We estimate that a domestic wastewater-resource factory serving a city of about half a million people in China would treat around 100,000 cubic metres of domestic wastewater per day. We calculate that each day it could produce around 17,000 kWh of electrical energy, recover 1 tonne of phosphorus and 5 tonnes of nitrogen, and reclaim 1,000 cubic metres of potable water. By contrast, an activated-sludge plant (with anaerobic digestion) of the same size would consume 50,000 kWh of electrical energy and recover no phosphorus or nitrogen. A resource factory would thus save 67,000 kWh per day (and that is without considering the energy saved in fertilizer production). This is equivalent to 1.5% of the city's daily electricity consumption.
We estimate that such a factory could yield a profit of $1.8 million per year (excluding construction costs), compared with a cost of $4.6 million per year for an activated-sludge-treatment plant (see 'Pollutants to profits'). That assumes the sale of only the 1% of water made drinkable; profits could be ten times higher if non-potable water were sold.
The economic boon could be higher still for industrial wastewaters in the agricultural, food and petrochemical sectors1. For example, AnMBRs can remove up to 98% of the organic matter (around 18 kilograms per cubic metre) from petrochemical effluent, producing 100 times more methane than is achievable with domestic wastewater. Livestock wastewater is rich in organic molecules and phosphorus, making it an important potential source of energy and fertilizer8.
Government support will be crucial to developing wastewater-resource factories and promoting a sustainable water-resource market. For the next decade, extracting resources from wastewater will remain expensive relative to fossil-fuel energy and current processing methods. Why? Because environmental costs are not yet factored into pricing and emerging recovery technologies have not yet benefited from economies of scale. Priorities will change as energy, resource and global-warming stresses intensify.

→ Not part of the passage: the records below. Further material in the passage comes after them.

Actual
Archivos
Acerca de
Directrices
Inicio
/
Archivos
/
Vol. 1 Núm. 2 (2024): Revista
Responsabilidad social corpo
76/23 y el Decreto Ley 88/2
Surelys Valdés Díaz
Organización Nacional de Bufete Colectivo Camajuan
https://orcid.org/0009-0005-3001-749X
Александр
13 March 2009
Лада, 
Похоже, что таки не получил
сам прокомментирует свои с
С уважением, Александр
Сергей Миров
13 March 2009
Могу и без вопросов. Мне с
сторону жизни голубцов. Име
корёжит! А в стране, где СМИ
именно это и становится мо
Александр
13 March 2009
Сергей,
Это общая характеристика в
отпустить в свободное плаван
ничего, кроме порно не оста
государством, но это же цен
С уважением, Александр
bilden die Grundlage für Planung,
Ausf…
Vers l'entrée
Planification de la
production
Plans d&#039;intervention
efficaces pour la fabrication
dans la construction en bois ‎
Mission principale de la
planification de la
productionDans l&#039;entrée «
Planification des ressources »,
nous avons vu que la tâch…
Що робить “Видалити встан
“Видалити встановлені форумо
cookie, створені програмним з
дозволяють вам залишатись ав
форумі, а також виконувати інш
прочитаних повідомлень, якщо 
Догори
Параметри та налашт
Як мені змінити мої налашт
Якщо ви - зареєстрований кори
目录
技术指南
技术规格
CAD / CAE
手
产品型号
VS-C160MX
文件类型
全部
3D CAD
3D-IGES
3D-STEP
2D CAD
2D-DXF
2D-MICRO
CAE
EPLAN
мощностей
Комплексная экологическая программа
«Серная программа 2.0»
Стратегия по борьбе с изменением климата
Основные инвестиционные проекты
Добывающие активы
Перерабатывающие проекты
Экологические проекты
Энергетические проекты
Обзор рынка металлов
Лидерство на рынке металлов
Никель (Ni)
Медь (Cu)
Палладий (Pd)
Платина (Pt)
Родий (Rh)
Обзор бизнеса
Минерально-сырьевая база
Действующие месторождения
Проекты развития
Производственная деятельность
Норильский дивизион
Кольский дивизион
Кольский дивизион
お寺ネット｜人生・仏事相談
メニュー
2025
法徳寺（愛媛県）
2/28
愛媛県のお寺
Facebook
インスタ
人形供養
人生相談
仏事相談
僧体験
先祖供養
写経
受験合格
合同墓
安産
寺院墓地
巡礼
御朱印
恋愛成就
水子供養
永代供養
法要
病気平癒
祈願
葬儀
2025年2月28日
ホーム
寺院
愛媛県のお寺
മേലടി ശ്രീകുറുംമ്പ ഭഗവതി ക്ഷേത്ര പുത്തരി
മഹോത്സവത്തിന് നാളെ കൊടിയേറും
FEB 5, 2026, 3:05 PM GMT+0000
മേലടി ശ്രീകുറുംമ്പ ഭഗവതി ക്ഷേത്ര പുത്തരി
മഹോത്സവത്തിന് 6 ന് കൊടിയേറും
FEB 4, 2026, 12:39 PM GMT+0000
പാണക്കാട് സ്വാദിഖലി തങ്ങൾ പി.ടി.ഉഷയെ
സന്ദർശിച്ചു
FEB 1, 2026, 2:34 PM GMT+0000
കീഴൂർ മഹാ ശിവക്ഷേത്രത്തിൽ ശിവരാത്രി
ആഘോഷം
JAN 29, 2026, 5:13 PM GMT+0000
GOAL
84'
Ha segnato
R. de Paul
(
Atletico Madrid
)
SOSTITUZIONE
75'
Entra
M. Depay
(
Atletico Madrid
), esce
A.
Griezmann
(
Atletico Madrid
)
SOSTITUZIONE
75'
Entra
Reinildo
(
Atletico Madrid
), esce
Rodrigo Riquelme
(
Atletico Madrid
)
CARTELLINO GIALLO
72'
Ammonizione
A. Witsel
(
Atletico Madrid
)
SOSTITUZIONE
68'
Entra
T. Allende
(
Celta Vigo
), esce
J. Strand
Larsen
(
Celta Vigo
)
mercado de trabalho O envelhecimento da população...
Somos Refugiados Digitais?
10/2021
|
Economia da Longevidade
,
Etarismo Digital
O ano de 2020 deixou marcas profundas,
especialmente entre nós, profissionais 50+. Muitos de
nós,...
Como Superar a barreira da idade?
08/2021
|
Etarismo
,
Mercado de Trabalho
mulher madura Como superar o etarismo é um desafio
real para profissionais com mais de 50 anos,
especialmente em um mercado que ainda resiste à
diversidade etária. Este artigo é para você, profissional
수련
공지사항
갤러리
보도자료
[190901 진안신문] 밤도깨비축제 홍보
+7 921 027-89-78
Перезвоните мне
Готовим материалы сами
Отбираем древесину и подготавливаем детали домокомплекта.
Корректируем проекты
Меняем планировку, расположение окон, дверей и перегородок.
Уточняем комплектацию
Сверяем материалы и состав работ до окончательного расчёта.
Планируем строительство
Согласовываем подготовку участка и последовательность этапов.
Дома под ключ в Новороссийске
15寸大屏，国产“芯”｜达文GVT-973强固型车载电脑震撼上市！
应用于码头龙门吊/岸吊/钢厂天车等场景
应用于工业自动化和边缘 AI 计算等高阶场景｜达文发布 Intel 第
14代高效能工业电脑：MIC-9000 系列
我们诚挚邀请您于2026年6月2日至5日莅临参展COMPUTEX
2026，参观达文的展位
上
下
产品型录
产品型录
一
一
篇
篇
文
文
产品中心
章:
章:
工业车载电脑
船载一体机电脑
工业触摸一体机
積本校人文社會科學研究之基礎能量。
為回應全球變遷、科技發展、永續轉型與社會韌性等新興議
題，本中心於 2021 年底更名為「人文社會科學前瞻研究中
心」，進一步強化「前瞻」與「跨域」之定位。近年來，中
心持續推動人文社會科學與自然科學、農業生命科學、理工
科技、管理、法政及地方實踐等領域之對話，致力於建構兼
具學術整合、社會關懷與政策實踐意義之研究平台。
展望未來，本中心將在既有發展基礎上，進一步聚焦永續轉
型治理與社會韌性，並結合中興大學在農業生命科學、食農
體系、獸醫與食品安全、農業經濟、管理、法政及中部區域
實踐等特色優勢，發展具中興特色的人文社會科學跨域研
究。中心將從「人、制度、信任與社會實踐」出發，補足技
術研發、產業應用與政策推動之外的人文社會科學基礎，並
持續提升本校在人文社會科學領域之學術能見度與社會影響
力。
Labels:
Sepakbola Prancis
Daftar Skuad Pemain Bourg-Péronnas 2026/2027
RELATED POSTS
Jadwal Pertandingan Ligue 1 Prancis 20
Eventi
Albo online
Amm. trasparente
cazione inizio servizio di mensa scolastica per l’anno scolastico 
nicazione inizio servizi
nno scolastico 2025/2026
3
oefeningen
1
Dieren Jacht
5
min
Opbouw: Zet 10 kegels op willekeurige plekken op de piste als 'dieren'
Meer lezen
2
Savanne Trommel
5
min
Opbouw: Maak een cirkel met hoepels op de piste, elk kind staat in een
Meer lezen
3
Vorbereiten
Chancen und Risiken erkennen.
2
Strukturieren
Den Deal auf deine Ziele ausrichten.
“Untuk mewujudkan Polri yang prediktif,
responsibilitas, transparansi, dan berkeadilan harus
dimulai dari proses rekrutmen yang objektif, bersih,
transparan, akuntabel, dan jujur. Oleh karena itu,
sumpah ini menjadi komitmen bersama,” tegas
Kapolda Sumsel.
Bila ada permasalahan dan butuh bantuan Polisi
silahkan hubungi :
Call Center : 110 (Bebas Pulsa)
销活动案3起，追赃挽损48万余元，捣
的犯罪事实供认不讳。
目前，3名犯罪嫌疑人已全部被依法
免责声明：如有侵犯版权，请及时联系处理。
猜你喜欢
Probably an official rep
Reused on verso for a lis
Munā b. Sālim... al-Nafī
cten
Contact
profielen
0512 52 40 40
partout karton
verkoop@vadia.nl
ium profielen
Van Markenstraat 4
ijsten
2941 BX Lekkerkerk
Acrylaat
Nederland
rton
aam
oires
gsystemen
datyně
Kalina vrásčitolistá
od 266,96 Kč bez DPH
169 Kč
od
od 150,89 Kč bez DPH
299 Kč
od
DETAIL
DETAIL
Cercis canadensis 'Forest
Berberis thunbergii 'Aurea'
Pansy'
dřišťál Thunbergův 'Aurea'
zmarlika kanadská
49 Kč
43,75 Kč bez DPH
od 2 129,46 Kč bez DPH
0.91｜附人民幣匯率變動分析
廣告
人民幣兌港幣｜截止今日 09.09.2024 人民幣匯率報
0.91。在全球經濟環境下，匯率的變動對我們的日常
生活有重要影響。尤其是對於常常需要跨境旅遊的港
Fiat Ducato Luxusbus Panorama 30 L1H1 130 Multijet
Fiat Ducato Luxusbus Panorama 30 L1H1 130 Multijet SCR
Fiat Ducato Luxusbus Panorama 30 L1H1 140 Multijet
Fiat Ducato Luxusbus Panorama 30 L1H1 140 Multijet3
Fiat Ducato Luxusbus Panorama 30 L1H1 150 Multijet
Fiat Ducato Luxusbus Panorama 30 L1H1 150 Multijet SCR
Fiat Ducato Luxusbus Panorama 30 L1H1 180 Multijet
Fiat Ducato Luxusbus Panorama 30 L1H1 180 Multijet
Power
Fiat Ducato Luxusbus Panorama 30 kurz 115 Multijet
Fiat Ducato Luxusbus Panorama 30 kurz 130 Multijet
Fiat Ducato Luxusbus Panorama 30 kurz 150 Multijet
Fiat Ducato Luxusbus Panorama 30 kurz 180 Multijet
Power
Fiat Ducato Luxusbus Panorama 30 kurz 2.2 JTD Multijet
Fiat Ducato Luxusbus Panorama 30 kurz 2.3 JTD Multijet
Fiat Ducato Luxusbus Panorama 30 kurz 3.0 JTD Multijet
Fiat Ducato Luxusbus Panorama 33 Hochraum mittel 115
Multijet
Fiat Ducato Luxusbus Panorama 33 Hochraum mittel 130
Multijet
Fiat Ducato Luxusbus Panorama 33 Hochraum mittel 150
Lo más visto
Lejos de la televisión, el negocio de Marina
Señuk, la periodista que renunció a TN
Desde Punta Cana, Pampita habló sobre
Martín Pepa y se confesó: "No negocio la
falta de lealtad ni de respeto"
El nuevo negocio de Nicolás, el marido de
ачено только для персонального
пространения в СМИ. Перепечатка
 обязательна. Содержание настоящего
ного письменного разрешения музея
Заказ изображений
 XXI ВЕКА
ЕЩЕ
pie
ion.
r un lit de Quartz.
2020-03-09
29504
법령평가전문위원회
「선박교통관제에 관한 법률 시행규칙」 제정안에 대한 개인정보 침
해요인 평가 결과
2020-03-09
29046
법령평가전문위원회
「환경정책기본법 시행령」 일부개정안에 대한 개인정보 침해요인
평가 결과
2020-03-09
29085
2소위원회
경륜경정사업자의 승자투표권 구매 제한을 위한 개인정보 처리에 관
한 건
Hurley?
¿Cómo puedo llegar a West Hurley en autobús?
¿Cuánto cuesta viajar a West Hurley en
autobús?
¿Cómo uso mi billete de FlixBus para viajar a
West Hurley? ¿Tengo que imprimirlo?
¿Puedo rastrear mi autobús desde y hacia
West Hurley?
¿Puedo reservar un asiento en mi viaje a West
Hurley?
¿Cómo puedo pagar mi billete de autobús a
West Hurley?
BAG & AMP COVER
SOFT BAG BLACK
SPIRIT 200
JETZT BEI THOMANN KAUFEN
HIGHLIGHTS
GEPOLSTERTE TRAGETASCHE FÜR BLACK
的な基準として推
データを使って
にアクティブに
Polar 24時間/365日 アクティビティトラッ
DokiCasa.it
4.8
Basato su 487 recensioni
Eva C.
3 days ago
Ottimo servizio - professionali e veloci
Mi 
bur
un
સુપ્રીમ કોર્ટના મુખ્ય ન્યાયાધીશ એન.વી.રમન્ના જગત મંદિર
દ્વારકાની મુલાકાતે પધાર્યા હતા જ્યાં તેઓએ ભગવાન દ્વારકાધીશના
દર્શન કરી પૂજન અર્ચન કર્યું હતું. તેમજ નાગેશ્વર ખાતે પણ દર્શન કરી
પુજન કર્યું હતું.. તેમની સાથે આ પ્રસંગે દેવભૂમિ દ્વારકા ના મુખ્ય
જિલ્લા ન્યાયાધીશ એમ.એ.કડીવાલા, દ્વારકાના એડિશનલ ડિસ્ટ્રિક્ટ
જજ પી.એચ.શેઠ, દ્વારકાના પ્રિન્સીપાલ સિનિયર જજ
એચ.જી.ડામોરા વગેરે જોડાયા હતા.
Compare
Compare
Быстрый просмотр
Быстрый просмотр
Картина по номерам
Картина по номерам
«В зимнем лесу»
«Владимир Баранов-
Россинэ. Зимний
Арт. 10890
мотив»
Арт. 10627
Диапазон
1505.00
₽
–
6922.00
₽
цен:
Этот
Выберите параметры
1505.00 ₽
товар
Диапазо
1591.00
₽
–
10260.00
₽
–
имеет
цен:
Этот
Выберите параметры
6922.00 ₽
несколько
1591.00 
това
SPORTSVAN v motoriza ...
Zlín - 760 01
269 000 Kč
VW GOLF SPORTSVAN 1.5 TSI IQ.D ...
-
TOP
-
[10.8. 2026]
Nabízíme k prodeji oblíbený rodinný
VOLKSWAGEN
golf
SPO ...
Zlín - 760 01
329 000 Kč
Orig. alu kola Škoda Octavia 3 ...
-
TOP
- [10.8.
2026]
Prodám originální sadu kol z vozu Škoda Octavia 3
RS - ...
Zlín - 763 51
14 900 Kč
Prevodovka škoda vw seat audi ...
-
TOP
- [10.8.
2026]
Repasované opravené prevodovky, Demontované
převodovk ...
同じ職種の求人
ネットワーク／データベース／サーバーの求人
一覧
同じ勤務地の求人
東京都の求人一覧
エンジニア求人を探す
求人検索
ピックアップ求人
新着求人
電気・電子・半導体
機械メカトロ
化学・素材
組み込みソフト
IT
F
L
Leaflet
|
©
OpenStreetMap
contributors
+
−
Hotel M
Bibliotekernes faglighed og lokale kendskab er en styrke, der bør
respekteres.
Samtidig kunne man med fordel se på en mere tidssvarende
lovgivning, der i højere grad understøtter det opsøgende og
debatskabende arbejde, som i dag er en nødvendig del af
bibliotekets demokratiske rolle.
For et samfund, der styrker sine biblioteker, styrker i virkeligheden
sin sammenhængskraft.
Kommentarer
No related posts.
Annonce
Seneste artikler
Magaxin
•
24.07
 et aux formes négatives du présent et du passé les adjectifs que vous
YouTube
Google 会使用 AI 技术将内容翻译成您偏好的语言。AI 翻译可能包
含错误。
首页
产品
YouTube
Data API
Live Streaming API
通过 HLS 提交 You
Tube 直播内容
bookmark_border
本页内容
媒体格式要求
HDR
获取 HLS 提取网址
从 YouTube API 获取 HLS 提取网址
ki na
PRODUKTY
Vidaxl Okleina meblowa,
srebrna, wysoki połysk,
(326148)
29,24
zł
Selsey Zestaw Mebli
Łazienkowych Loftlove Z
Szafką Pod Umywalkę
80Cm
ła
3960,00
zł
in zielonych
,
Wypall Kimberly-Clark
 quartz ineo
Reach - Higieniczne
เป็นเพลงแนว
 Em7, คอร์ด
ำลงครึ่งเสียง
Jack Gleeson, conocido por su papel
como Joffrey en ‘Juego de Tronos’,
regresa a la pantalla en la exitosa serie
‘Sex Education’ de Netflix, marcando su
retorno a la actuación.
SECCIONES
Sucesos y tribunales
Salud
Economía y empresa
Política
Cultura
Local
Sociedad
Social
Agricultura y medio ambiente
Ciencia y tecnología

What next? Governments must establish regulatory frameworks that include the costs of waste disposal and greenhouse-gas emissions. They must invest in demonstrations at scale of the pre-commercial or early-adopter technologies; initially subsidize the sales of recovered products; and promote the benefits of the recycled-resource concept.
Governments and enterprises in the sector should provide targeted research funds as well as land and infrastructure. To ensure that the products are suitable, technological development must involve input from regulators, managers of wastewater facilities, engineers, researchers and the public.
National initiatives are needed that suit local environmental, economic and social conditions. Industrialized countries should integrate the emerging processes when they replace ageing treatment facilities. And emerging economies such as China and India should incorporate them as they expand their water-treatment capacities.